» **Exercise instructions**:
This exercise calls for every line of the data below with the string "Tour" in it.
(Beginning of Materials provided)
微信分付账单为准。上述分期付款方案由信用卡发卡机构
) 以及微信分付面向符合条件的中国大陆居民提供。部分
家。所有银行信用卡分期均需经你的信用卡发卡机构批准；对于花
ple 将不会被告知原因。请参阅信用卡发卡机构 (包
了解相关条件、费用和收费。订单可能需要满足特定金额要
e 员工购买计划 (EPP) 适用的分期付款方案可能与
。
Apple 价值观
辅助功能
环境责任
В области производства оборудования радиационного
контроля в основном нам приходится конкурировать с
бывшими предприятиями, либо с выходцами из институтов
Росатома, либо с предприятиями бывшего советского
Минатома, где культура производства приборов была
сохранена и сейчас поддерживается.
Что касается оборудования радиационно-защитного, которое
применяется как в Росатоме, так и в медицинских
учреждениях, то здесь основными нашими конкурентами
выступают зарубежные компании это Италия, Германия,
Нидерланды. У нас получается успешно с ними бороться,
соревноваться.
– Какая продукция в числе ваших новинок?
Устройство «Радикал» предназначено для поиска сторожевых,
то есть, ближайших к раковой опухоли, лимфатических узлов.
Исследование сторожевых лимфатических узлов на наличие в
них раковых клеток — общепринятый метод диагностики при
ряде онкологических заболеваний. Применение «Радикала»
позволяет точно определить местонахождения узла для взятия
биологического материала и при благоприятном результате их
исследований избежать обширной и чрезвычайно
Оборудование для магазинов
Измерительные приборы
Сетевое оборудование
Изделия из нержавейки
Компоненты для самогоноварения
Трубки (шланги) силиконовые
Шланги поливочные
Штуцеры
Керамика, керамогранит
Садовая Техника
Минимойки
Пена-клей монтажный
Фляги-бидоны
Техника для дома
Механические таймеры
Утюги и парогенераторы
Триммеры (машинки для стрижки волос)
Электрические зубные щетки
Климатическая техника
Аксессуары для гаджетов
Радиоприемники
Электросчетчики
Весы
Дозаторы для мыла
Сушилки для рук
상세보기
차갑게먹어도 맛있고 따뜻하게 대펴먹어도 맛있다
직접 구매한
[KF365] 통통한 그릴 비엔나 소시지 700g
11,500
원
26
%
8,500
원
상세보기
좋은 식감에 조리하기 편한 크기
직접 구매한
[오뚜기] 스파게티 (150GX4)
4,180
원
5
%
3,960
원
(End of Materials provided)
(Beginning of Materials provided)
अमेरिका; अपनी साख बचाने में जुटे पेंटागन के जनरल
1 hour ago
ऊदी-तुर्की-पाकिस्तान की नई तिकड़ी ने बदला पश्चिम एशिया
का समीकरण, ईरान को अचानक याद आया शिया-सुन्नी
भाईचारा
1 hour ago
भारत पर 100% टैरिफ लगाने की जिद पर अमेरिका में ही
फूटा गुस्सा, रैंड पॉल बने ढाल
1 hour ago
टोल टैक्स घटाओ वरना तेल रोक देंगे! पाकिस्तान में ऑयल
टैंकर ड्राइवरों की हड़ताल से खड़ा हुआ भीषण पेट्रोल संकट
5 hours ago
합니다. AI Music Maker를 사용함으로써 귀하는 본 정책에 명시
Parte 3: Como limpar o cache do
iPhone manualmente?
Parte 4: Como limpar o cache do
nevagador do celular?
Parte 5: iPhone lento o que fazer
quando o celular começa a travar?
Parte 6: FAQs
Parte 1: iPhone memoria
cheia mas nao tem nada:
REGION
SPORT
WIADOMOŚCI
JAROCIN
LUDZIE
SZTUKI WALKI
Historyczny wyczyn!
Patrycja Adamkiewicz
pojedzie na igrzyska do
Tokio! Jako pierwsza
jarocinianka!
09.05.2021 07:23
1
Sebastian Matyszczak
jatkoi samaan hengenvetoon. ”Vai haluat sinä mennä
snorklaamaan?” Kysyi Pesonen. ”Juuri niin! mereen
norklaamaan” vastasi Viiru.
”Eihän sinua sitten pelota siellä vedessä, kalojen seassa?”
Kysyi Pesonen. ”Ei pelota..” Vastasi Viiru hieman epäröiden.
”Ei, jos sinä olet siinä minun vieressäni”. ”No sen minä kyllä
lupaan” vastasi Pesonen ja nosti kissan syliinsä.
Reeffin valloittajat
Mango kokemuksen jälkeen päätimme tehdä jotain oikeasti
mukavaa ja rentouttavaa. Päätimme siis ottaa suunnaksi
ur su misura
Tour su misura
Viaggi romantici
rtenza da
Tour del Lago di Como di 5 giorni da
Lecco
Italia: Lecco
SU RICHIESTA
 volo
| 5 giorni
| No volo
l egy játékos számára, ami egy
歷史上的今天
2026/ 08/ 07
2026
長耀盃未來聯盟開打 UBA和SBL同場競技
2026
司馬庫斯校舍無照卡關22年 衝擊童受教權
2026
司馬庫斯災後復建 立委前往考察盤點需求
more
(End of Materials provided)
» **Exercise result**:
Tour su misura
Tour del Lago di Como di 5 giorni da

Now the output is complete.